The problem is that $6^{-28} \approx 10^{-22}$ is very small compared to 4.

Machine epsilon for 64-bit floats is $2^{-52}$. That means the next number past 4 is $4(1+2^{-52}) \approx 4 + 10^{-15}$, and the number prior to it is about $4 - 10^{-15}$. Thus the $6^{-28} \approx10^{-22}$ you're trying to add to 4 is way below the resolution of the floating-point numbers in the neighborhood of 4. So when you compute $4 - 6^{-28}$, it gets rounded to the nearest floating point number, which is 4. And then you get $2 - \sqrt{4} = 0$. That's no good.

We need to revise the mathematical expression for $x_2 = 2 - \sqrt{4 - 6^{-28}}$ to remove the close cancellation. Multiplying by $\left(2 + \sqrt{4 - 6^{-28}}\right)/\left(2 + \sqrt{4 - 6^{-28}}\right)$ and simplifying gives

$x_2 = \frac{6^{-28}}{2 + \sqrt{4 - 6^{-28}}}$

which evaluates in 64-bit arithmetic to

In [37]:
x_2 = 6.0^-28 /(2 + sqrt(4+6.0^-28))

Out[37]:
4.071036516369297e-23

Comparing this value to the one computed with BigFloats, we see that all sixteen digits are correct.

Now that you know the answers, do you see a way you could have found them easily by a couple simple approximations?

Yes! Go back to the original problem of finding the solutions of $x^2 - 4x + 6^{-28} = 0$. For the root near 4, the $6^{28}$ is negligible. Drop it and solve $x^2 - 4x = 0$. Dividing by $x$ gives $x = 4$.

For the root near zero, $x$ is small, but $x^2$ is even smaller. Drop it from the equation and solve $-4x + 6^{-28} = 0$. That gives $x = 6^{-28}/4$.

In [38]:
6.0^-28 / 4

Out[38]:
4.071036516369297e-23

Wow, this simple approximation is accurate to sixteen digits!

Problem 6. Given x = 4778 + 3.77777e-10 and y = 4778 + 3.11111e-10, how many digits of accuracy do you expect in 64-bit calculations of the following?

x + y

x - y

x * y

x / y

In [39]:
# Let's figure out how accurately we can represent x and y as 64-bit floating-point numbers

#  4 778.000 000 000 000 000 000
# +    0.000 000 000 377 777 000
# ------------------------------
#  4 778.000 000 000 377 777

# but we only have 16 digits to store that number.

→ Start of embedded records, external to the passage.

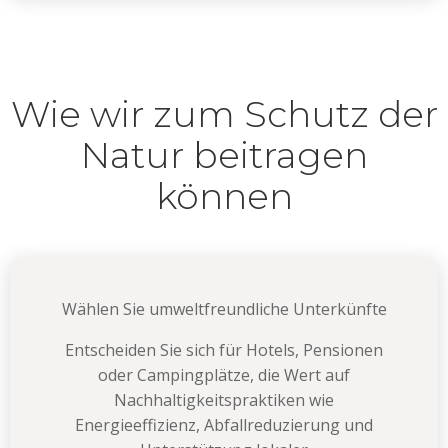
Wie wir zum Schutz der
Natur beitragen
können
Wählen Sie umweltfreundliche Unterkünfte
Entscheiden Sie sich für Hotels, Pensionen
oder Campingplätze, die Wert auf
Nachhaltigkeitspraktiken wie
Energieeffizienz, Abfallreduzierung und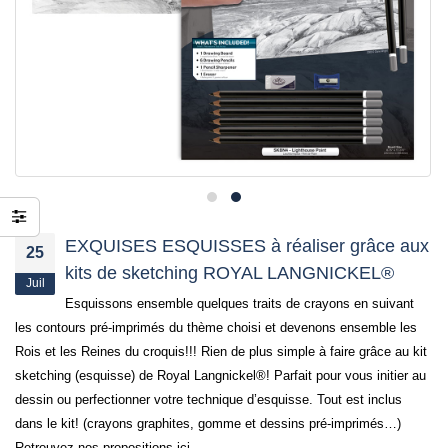
jusqu’au 21 juillet
24 juin 2026
EXQUISES ESQUISSES à réaliser grâce aux
25
kits de sketching ROYAL LANGNICKEL®
Juil
Esquissons ensemble quelques traits de crayons en suivant
les contours pré-imprimés du thème choisi et devenons ensemble les
Rois et les Reines du croquis!!! Rien de plus simple à faire grâce au kit
sketching (esquisse) de Royal Langnickel®! Parfait pour vous initier au
dessin ou perfectionner votre technique d’esquisse. Tout est inclus
dans le kit! (crayons graphites, gomme et dessins pré-imprimés…)
Retrouvez nos propositions ici.
Par
Créative Import
Actualités
,
NOUVEAUTÉS
,
Offres du moment
Royal & Langnickel®
0 Commentaires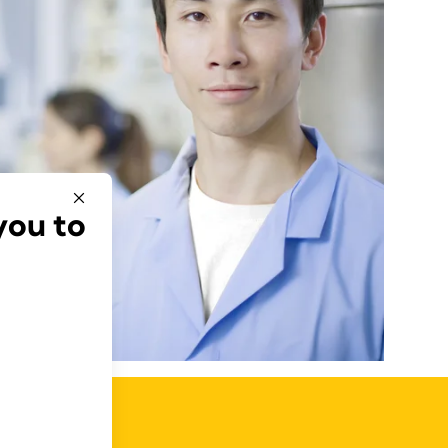
you to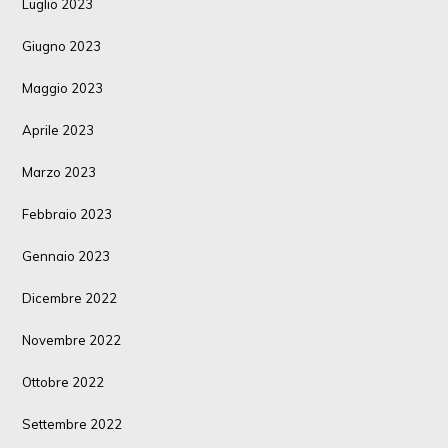
Luglio 2023
Giugno 2023
Maggio 2023
Aprile 2023
Marzo 2023
Febbraio 2023
Gennaio 2023
Dicembre 2022
Novembre 2022
Ottobre 2022
Settembre 2022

So we have to truncate the last three 7's.
# So in 64 bits, x and y will get rounded to 16-digit accuracy

# x = 4 778.000 000 000 377 and
# y = 4 778.000 000 000 311

# x+y will add those numbers and produce a value accurate to 16 digits.

#   x  =  4 778.000 000 000 377
# + y  =  4 778.000 000 000 311
# x+y  =  9 556.000 000 000 688

# x-y, though, is subject to cancellation! The true answer is
# x-y = (4778 + 3.77777e-10) - (4778 + 3.11111e-10)
#     = 0.66666e-10
#     = 6.6666e-11

# but in 64 bits, we get
#   x  =  4 778.000 000 000 377
# - y  =  4 778.000 000 000 311
# x-y  =  0 000.000 000 000 066 =  6.6e-11

# That's only accurate to two digits!

# Like x+y, x*y and x/y will be accurate to 16 digits, since there's no cancellation.


Can you think of way to test your expectations in Julia? Note that evaluating the expressions in 64-bit arithmetic just gives you the 64-bit approximation, without telling you anythign about its accuracy.

In [45]:
x = 4778 + 3.77777e-10

Out[45]:
4778.000000000377
In [46]:
y = 4778 + 3.11111e-10

Out[46]:
4778.000000000311
In [47]:
# We can get represent those numbers more precisely with creative use of Julia's BigFloat type
xbig = 4778 + 377777*BigFloat(10)^-15

Out[47]:
4.778000000000377776999999999999999999999999999999999999999999999999999999999983e+03
In [48]:
ybig = 4778 + 311111*BigFloat(10)^-15

Out[48]:
4.778000000000311110999999999999999999999999999999999999999999999999999999999991e+03

Now do a bunch of comparisons

In [55]:
x+y

Out[55]:
9556.000000000688
In [50]:
xbig+ybig

Out[50]:
9.556000000000688887999999999999999999999999999999999999999999999999999999999974e+03

Hooray! x+y is accurate to 16 digits, as expected!

In [51]:
x-y

Out[51]:
6.639311322942376e-11
In [52]:
xbig-ybig

Out[52]:
6.666599999999999999999999999999999999999999999999999999999999999129874322838217e-11

Hooray! x-y is accurate to only two digits, as expected!

In [53]:
x*y

Out[53]:
2.282928400000329e7
In [54]:
xbig*ybig

Out[54]:
2.282928400000329150686400011753058024699999999999999999999999999999999999999978e+07

Hooray! x*y is accurate to 16 digits, as expected!

In [56]:
x/y

Out[56]:
1.000000000000014
In [57]:
xbig/ybig

Out[57]:
1.000000000000013952699874423536869315481000213698281998857789056883435193467709

Hooray! x/y is accurate to 16 digits, as expected!